Saturday, November 1, 2008

The Aftermath

The week following the food project was probably the week that Mike and I fought the most about the project. At the time, neither of us really knew what the others' post-project plans were. We both knew that the experience had changed and educated us and that we were each going to continue eating local food to some degree....but that degree was unknown.

We should have had a formal debriefing on our exit strategy but we didn't; and our lives are busy, so that discussion fell off the to-do list pretty fast.

And so, on the first day after the project, I was craving an egg sandwich with tomatoes and orange juice for lunch so I went to Harris Teeter and just bought what I needed. Everything I needed was there...all in one store...already collected, prepared and packaged.

My thinking: I knew that we didn't have eggs at home, and that if I wanted local eggs I would have to 1) either wait until the weekend to go to the Ovis Hill farmers market or 2) drive out to the Lucas Street farmer's market where they may or may not have eggs, depending on who was there that day. And we didn't have bread for my sandwich, which I would have to make personally if I wanted local bread (the process takes 4-6 hours). I knew that we didn't have tomatoes at home either. And orange juice...no way.

So I indulged.

On the one hand, it was a very freeing experience; one that I had been looking forward to....just the simple experience of craving a particular food and having the freedom to walk into a store and buy the needed ingredients right then and there. It's the plague of convenience. We don't even realize how thankful we should be for that luxury. What you want, when you want it, no hassle.

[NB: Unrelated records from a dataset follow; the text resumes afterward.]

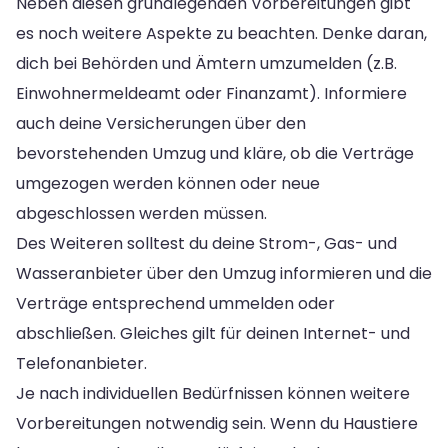
Neben diesen grundlegenden Vorbereitungen gibt
es noch weitere Aspekte zu beachten. Denke daran,
dich bei Behörden und Ämtern umzumelden (z.B.
Einwohnermeldeamt oder Finanzamt). Informiere
auch deine Versicherungen über den
bevorstehenden Umzug und kläre, ob die Verträge
umgezogen werden können oder neue
abgeschlossen werden müssen.
Des Weiteren solltest du deine Strom-, Gas- und
Wasseranbieter über den Umzug informieren und die
Verträge entsprechend ummelden oder
abschließen. Gleiches gilt für deinen Internet- und
Telefonanbieter.
Je nach individuellen Bedürfnissen können weitere
Vorbereitungen notwendig sein. Wenn du Haustiere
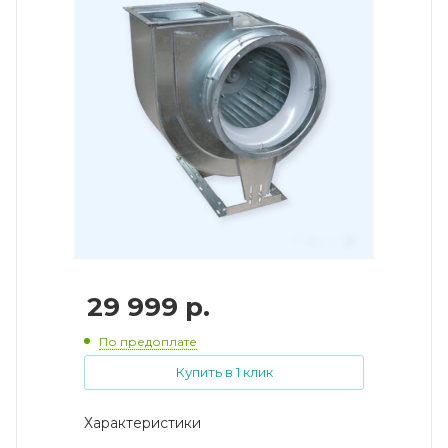
29 999
р.
По предоплате
Купить в 1 клик
Характеристики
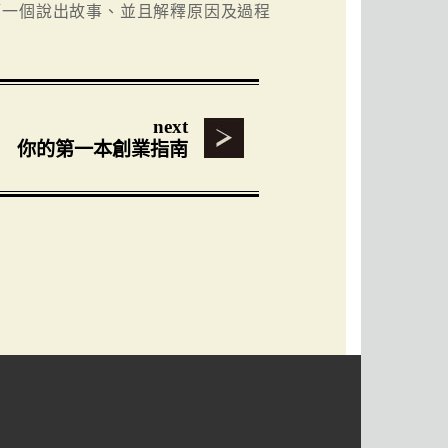
第一個說出故事、並且解釋原因及過程
next
你的第一本創業指南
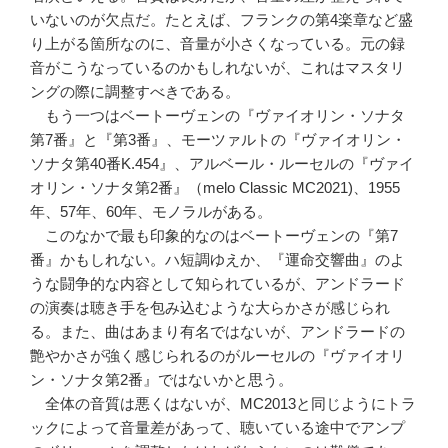
いないのが欠点だ。たとえば、フランクの第4楽章など盛
り上がる箇所なのに、音量が小さくなっている。元の録
音がこうなっているのかもしれないが、これはマスタリ
ングの際に調整すべきである。
もう一つはベートーヴェンの『ヴァイオリン・ソナタ
第7番』と『第3番』、モーツァルトの『ヴァイオリン・
ソナタ第40番K.454』、アルベール・ルーセルの『ヴァイ
オリン・ソナタ第2番』（melo Classic MC2021)、1955
年、57年、60年、モノラルがある。
このなかで最も印象的なのはベートーヴェンの『第7
番』かもしれない。ハ短調ゆえか、『運命交響曲』のよ
うな闘争的な内容として知られているが、アンドラード
の演奏は聴き手を包み込むような大らかさが感じられ
る。また、曲はあまり有名ではないが、アンドラードの
艶やかさが強く感じられるのがルーセルの『ヴァイオリ
ン・ソナタ第2番』ではないかと思う。
全体の音質は悪くはないが、MC2013と同じようにトラ
ックによって音量差があって、聴いている途中でアンプ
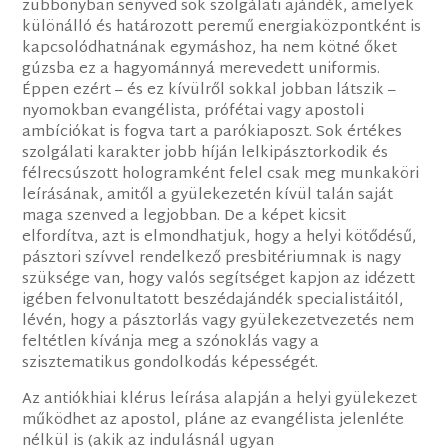
zubbonyban senyved sok szolgálati ajándék, amelyek
különálló és határozott peremű energiaközpontként is
kapcsolódhatnának egymáshoz, ha nem kötné őket
gúzsba ez a hagyománnyá merevedett uniformis.
Éppen ezért – és ez kívülről sokkal jobban látszik –
nyomokban evangélista, prófétai vagy apostoli
ambíciókat is fogva tart a parókiaposzt. Sok értékes
szolgálati karakter jobb híján lelkipásztorkodik és
félrecsúszott hologramként felel csak meg munkaköri
leírásának, amitől a gyülekezetén kívül talán saját
maga szenved a legjobban. De a képet kicsit
elfordítva, azt is elmondhatjuk, hogy a helyi kötődésű,
pásztori szívvel rendelkező presbitériumnak is nagy
szüksége van, hogy valós segítséget kapjon az idézett
igében felvonultatott beszédajándék specialistáitól,
lévén, hogy a pásztorlás vagy gyülekezetvezetés nem
feltétlen kívánja meg a szónoklás vagy a
szisztematikus gondolkodás képességét.
Az antiókhiai klérus leírása alapján a helyi gyülekezet
működhet az apostol, pláne az evangélista jelenléte
nélkül is (akik az indulásnál ugyan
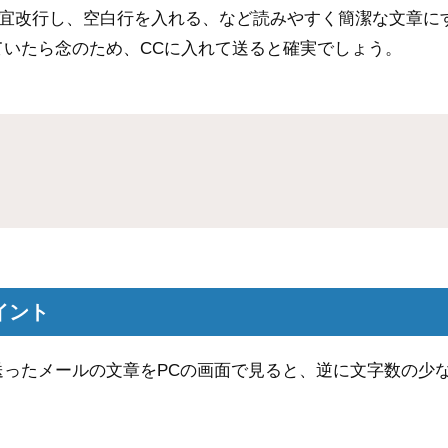
宜改行し、空白行を入れる、など読みやすく簡潔な文章に
ていたら念のため、CCに入れて送ると確実でしょう。
イント
送ったメールの文章をPCの画面で見ると、逆に文字数の少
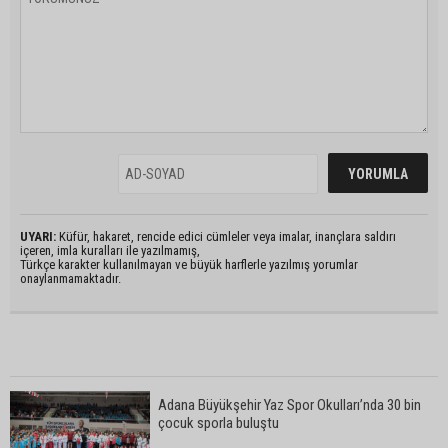
UYARI:
Küfür, hakaret, rencide edici cümleler veya imalar, inançlara saldırı
içeren, imla kuralları ile yazılmamış,
Türkçe karakter kullanılmayan ve büyük harflerle yazılmış yorumlar
onaylanmamaktadır.
Adana Büyükşehir Yaz Spor Okulları’nda 30 bin
çocuk sporla buluştu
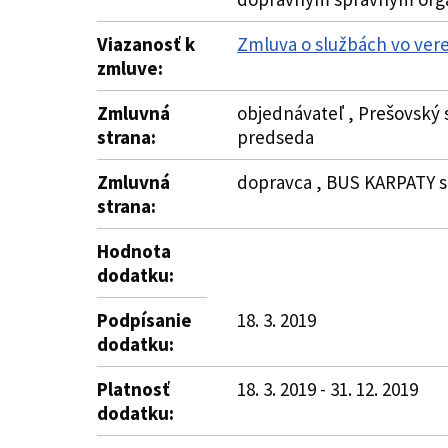
Viazanosť k
Zmluva o službách vo ver
zmluve:
Zmluvná
objednávateľ , Prešovský 
strana:
predseda
Zmluvná
dopravca , BUS KARPATY spo
strana:
Hodnota
dodatku:
Podpísanie
18. 3. 2019
dodatku:
Platnosť
18. 3. 2019 - 31. 12. 2019
dodatku:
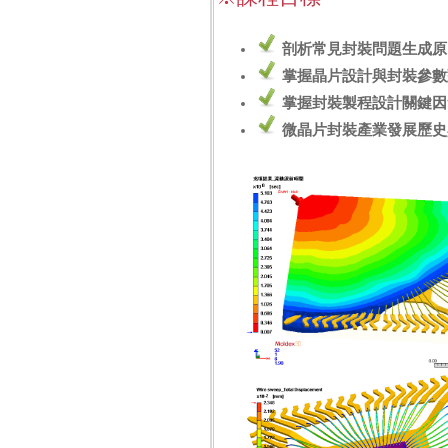
剖析常見封裝問題生成原
掌握晶片設計與封裝參數
掌握封裝製程設計關鍵因
微晶片封裝產業發展歷史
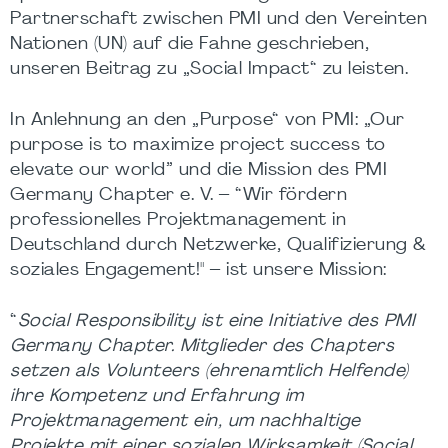
Partnerschaft zwischen PMI und den Vereinten
Nationen (UN) auf die Fahne geschrieben,
unseren Beitrag zu „Social Impact“ zu leisten.
In Anlehnung an den „Purpose“ von PMI: „Our
purpose is to maximize project success to
elevate our world” und die Mission des PMI
Germany Chapter e. V. – “Wir fördern
professionelles Projektmanagement in
Deutschland durch Netzwerke, Qualifizierung &
soziales Engagement!" – ist unsere Mission:
“
Social Responsibility ist eine Initiative des PMI
Germany Chapter.
Mitglieder des Chapters
setzen als Volunteers (ehrenamtlich Helfende)
ihre Kompetenz und Erfahrung im
Projektmanagement ein, um nachhaltige
Projekte mit einer sozialen Wirksamkeit (Social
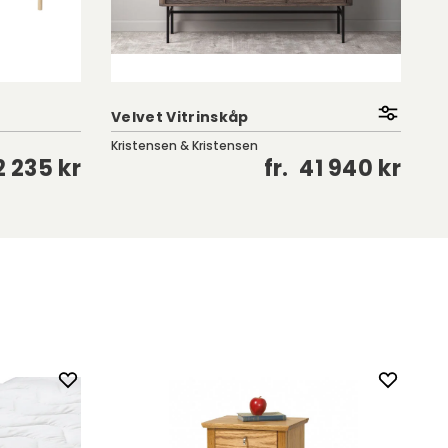
Velvet Vitrinskåp
Co
Kristensen & Kristensen
Kar
2 235 kr
fr.
41 940 kr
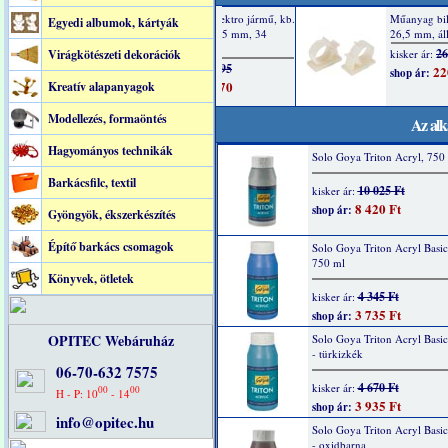
Egyedi albumok, kártyák
Virágkötészeti dekorációk
Kreatív alapanyagok
Modellezés, formaöntés
Az alk
Hagyományos technikák
Solo Goya Triton Acryl, 750 
Barkácsfilc, textil
10 025 Ft
kisker ár:
8 420 Ft
shop ár:
Gyöngyök, ékszerkészítés
Építő barkács csomagok
Solo Goya Triton Acryl Basic
750 ml
Könyvek, ötletek
4 345 Ft
kisker ár:
3 735 Ft
shop ár:
OPITEC Webáruház
Solo Goya Triton Acryl Basi
- türkizkék
06-70-632 7575
4 670 Ft
kisker ár:
00
00
H - P: 10
- 14
3 935 Ft
shop ár:
info@opitec.hu
Solo Goya Triton Acryl Basi
- oxidbarna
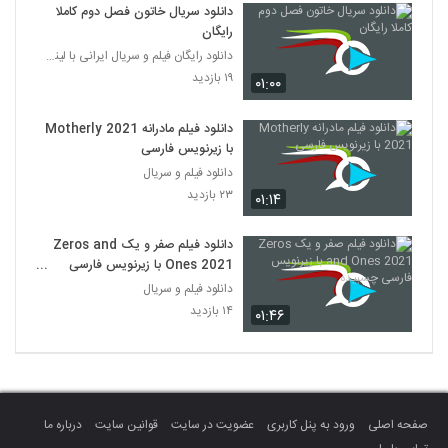
دانلود سریال خاتون فصل دوم کاملا
رایگان
دانلود رایگان فیلم و سریال ایرانی با لینک مستقیم
۱۹ بازدید
۰۱:۰۰
دانلود فیلم مادرانه Motherly 2021
با زیرنویس فارسی
دانلود فیلم و سریال
۲۳ بازدید
۰۱:۱۴
دانلود فیلم صفر و یک Zeros and
Ones 2021 با زیرنویس فارسی
چسبیده
دانلود فیلم و سریال
۱۴ بازدید
۰۱:۴۶
صفحه اصلی
ورود به پنل کاربری
عضویت در سایت
قوانین سایت
درباره ما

On the other hand, I felt guilty for abandoning the project so quickly. We had worked so hard and I knew that if I just waited until the weekend I could have a completely local egg sandwich with tomatoes (no OJ though). And that if I waited, I'd be supporting Charlie Caldwell and his family rather than some giant unknown, mono-culture, mega-farm that probably doesn't pay its workers a fair days wage.

But the project was over and I had been waiting for a damn year to exercise my freedom of convenience, so I did.

And I caught damn hell for it when I came home. Mike flipped out and we both said terrible things about the others eating habits. Taken out of context the argument would probably sound pretty ridiculous but for us it is and was very serious and real. I lost my appetite and went back to work absolutely livid.

The Aftermath: things are calm now. We have a good mixture of luxury and local. Mike has his coffee and beer. I have yogurt and wine. We still haven't really had the exit strategy talk but recent events have sort of eliminated that need for the time being. I was able to buy a ton of local produce at McBee's Farm recently and Mike, on a fishing trip in the mountains with Matt a couple weekends ago, came home with a bushel of vine ripened tomatoes that they picked. So we have been making/eating totally local minestrone soups, rattetouille, homemade tomato sauce, and a variety of stir-frys. Once all that runs out, then hopefully we'll revisit the issue...and I'll keep you posted.


2 comments:

Ryan said...

Nice job you guys. I've enjoyed reading about it. Impressive!

pluvlaw said...

The parallels between you guys and the Bush administration are shocking. No formal debriefings or exit strategy...Shameful.